| YOUR INSTRUCTIONS |
With the pictures left out, write out the records verbatim.

GIVEN DATA START

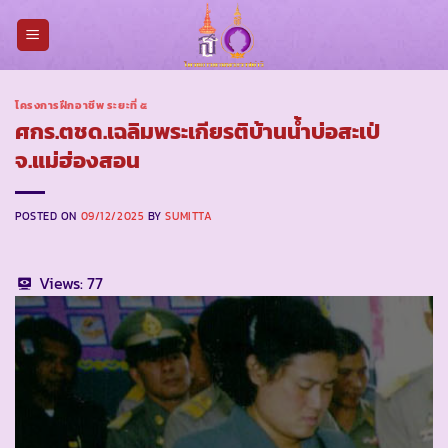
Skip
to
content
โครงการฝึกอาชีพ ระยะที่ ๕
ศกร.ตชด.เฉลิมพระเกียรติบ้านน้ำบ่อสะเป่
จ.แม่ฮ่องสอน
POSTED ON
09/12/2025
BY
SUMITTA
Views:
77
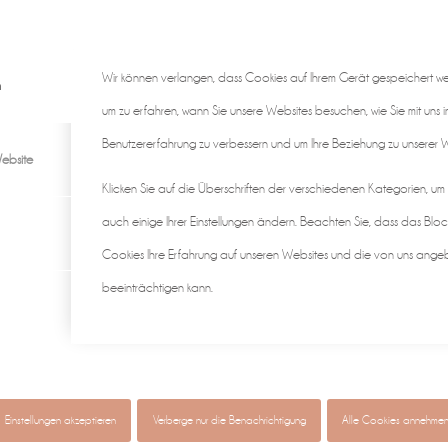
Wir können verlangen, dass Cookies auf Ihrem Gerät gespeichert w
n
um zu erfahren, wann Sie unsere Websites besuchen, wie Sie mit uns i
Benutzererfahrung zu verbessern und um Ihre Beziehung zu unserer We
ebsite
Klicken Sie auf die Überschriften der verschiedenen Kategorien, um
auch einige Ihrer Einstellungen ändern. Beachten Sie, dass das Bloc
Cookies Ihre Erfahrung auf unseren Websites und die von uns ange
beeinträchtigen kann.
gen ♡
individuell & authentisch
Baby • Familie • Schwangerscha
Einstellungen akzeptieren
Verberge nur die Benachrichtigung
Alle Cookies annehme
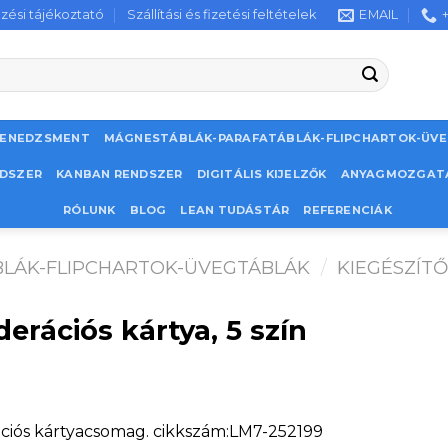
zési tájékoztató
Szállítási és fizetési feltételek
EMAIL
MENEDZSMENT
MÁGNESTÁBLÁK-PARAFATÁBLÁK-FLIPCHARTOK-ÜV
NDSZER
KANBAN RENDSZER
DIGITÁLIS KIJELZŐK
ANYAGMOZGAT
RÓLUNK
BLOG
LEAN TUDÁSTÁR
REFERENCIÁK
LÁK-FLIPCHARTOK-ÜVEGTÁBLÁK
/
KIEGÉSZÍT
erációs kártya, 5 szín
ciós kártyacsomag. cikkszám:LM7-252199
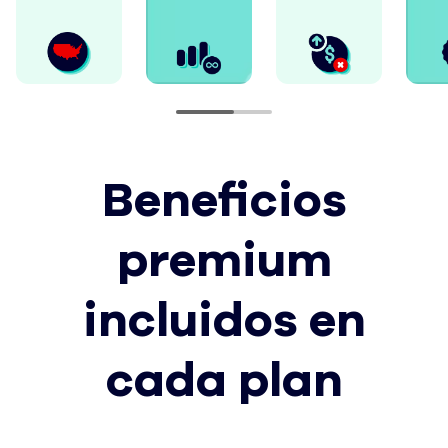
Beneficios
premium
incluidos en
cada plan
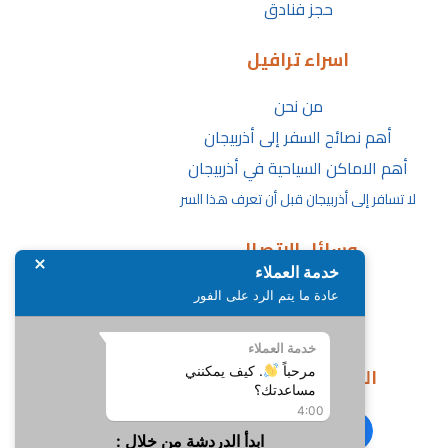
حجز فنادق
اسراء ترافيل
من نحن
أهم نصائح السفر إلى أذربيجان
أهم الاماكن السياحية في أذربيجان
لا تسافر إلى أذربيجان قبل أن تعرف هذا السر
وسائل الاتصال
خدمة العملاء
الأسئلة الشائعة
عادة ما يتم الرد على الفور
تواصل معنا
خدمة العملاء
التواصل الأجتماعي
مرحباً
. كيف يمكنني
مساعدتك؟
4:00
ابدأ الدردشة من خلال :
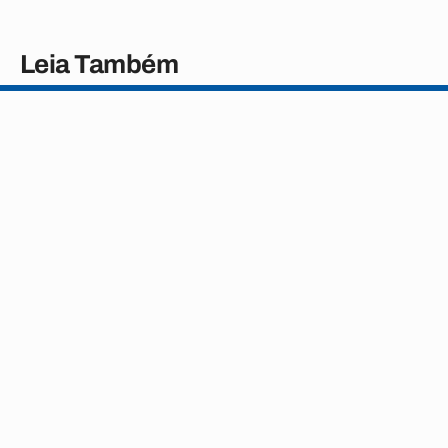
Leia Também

GIVEN DATA END

| TASK ANSWER |
Skip
to
content
โครงการฝึกอาชีพ ระยะที่ ๕
ศกร.ตชด.เฉลิมพระเกียรติบ้านน้ำบ่อสะเป่
จ.แม่ฮ่องสอน
POSTED ON
09/12/2025
BY
SUMITTA
Views:
77
Wir können verlangen, dass Cookies auf Ihrem Gerät gespeichert w
n
um zu erfahren, wann Sie unsere Websites besuchen, wie Sie mit uns i
Benutzererfahrung zu verbessern und um Ihre Beziehung zu unserer We
ebsite
Klicken Sie auf die Überschriften der verschiedenen Kategorien, um
auch einige Ihrer Einstellungen ändern. Beachten Sie, dass das Bloc
Cookies Ihre Erfahrung auf unseren Websites und die von uns ange
beeinträchtigen kann.
gen ♡
individuell & authentisch
Baby • Familie • Schwangerscha
Einstellungen akzeptieren
Verberge nur die Benachrichtigung
Alle Cookies annehme
zési tájékoztató
Szállítási és fizetési feltételek
EMAIL
MENEDZSMENT
MÁGNESTÁBLÁK-PARAFATÁBLÁK-FLIPCHARTOK-ÜV
NDSZER
KANBAN RENDSZER
DIGITÁLIS KIJELZŐK
ANYAGMOZGAT
RÓLUNK
BLOG
LEAN TUDÁSTÁR
REFERENCIÁK
LÁK-FLIPCHARTOK-ÜVEGTÁBLÁK
/
KIEGÉSZÍT
erációs kártya, 5 szín
ciós kártyacsomag. cikkszám:LM7-252199
Beneficios
premium
incluidos en
cada plan
حجز فنادق
اسراء ترافيل
من نحن
أهم نصائح السفر إلى أذربيجان
أهم الاماكن السياحية في أذربيجان
لا تسافر إلى أذربيجان قبل أن تعرف هذا السر
وسائل الاتصال
خدمة العملاء
الأسئلة الشائعة
عادة ما يتم الرد على الفور
تواصل معنا
خدمة العملاء
التواصل الأجتماعي
مرحباً
. كيف يمكنني
مساعدتك؟
4:00
ابدأ الدردشة من خلال :
Leia Também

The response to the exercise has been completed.